I don't know what to say.
I feel him, I do, but...
I don't know. Good guy, pushed too far. I mean, for what he's been though, that's life here and now in this day and age. For him to snap because of it really makes me think he'd have one of the largest hearts a man could have- just a bit misguided.
Would still shake his hand... but condemn the loss of life, though by now there's no stopping him.
I don't know what to say. Just hope whatever good he intends (if it'd bring any good to anyone) actually does come.
Still don't like the whole "I'm going to kill you and those around you because you are propagating a disease known as bigotry" thing, but... maybe it'd change the way people behave. Just in a really grim way.

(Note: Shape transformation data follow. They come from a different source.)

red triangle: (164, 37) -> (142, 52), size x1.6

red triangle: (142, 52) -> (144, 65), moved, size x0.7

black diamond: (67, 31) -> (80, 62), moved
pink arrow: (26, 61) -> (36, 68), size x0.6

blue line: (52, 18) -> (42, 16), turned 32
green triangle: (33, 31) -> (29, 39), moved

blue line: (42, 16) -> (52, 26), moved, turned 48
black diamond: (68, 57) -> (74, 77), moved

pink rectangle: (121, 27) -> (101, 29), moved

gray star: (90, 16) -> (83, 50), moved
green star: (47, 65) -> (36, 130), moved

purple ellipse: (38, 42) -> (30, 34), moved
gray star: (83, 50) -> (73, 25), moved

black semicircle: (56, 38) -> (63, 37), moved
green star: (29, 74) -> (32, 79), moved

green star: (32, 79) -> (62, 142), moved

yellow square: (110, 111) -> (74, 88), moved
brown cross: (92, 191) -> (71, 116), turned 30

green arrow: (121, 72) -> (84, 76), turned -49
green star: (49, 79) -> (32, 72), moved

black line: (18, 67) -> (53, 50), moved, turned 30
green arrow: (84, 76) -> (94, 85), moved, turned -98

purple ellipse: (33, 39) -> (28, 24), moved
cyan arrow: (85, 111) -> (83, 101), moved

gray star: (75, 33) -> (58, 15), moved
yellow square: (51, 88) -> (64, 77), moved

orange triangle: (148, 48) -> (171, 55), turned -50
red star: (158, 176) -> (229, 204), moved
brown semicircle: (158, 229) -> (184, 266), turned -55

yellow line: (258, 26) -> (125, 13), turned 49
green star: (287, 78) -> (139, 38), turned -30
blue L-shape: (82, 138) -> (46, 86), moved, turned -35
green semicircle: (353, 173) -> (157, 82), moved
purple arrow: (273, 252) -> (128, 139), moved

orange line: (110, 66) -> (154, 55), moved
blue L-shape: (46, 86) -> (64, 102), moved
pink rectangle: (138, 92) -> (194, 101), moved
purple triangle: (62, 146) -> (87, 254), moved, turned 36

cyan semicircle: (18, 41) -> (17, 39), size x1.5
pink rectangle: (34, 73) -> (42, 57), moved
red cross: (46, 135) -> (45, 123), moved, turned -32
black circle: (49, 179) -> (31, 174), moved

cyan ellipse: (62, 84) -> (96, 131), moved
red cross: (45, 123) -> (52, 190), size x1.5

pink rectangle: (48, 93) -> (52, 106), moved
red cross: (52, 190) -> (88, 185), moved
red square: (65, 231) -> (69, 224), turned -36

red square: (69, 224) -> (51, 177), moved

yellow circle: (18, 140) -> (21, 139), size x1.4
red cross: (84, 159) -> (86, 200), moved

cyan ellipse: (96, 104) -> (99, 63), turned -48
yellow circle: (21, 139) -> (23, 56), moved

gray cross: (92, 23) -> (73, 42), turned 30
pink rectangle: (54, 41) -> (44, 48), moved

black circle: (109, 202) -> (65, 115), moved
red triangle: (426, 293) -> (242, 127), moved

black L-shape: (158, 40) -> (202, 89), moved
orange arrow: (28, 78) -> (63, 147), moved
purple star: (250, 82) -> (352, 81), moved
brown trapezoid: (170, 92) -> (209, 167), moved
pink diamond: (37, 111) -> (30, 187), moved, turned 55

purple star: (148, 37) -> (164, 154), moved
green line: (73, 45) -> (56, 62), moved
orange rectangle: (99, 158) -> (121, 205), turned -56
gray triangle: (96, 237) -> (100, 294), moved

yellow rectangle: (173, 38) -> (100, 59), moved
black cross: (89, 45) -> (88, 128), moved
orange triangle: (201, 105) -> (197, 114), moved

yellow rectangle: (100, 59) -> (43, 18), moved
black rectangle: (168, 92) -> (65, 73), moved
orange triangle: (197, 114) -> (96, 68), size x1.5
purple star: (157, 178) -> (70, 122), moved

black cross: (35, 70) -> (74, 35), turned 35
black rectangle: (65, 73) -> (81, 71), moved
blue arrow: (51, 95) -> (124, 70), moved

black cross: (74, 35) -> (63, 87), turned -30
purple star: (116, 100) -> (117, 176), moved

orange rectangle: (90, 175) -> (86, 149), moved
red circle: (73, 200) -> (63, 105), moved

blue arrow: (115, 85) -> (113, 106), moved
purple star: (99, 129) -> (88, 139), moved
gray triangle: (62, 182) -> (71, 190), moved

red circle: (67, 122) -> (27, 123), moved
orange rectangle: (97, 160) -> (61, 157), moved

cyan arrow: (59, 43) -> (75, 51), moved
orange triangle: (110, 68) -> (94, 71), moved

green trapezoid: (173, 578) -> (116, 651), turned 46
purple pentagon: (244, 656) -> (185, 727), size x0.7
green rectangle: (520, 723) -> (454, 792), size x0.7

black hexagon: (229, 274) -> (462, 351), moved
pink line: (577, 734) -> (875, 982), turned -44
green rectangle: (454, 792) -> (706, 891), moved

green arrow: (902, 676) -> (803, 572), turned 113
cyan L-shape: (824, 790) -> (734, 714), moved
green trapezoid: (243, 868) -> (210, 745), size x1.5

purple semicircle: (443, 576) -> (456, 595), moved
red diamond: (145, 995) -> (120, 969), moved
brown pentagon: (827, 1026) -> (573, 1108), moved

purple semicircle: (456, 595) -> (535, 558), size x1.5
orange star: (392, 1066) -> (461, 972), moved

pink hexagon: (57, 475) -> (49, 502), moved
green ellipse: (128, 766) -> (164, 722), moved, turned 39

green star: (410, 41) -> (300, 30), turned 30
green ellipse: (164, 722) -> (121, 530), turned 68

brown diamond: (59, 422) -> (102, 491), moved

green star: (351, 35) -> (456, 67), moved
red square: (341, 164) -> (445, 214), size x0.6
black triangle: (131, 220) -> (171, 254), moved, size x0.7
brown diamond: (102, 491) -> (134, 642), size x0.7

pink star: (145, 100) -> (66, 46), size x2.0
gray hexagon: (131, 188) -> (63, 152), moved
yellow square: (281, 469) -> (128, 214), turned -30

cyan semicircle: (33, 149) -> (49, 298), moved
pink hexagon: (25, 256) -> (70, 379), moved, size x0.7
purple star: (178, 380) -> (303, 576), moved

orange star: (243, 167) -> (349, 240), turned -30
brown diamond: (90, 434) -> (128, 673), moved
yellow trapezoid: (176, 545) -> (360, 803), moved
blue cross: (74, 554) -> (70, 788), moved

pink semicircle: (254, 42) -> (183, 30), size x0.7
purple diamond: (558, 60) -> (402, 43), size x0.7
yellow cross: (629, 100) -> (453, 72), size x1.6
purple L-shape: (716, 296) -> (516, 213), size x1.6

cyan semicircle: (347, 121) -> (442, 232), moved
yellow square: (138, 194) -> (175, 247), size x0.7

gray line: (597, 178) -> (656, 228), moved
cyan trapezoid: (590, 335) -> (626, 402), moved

If it's happened once that someone so real could just turn into the next walking homicide because a couple people conformed to a stigmatized idea/viewpoint, maybe people won't cling to those things in order to, well, prevent the next walking homicide. Not instantaneously, but... I don't know.
Either way, tl;dr mixed feelings, hopes no one gets hurt. (Who do I kid, he's not going to stop :<)
He does not sound like a good fellow to me. He just views himself as a victim of his life. He claims that he isn't a bully, and was always nice to people. However, when someone called him a derogatory name his response was to jump over 3 rows of seats of people and started to strangle the person in question. After that he said that it would of been better for him to just "Shoot them all in the head with my colt".
That to me is not the behavior of a good person. That is the behavior of a child in a mans body.
Yes he grew up as an extreme minority in the school he went to. Yes he was picked on as a child. I can understand in some respects as to why he was driven to do what he did.
However, none of what happened to him comes even close to justifying his actions.
The LAPD as well have also completely dropped the ball on this situation, and have killed/nearly killed several innocent people who slightly matched his description.
That said, two wrong things do not make a right, it just makes both him and the LAPD wrong.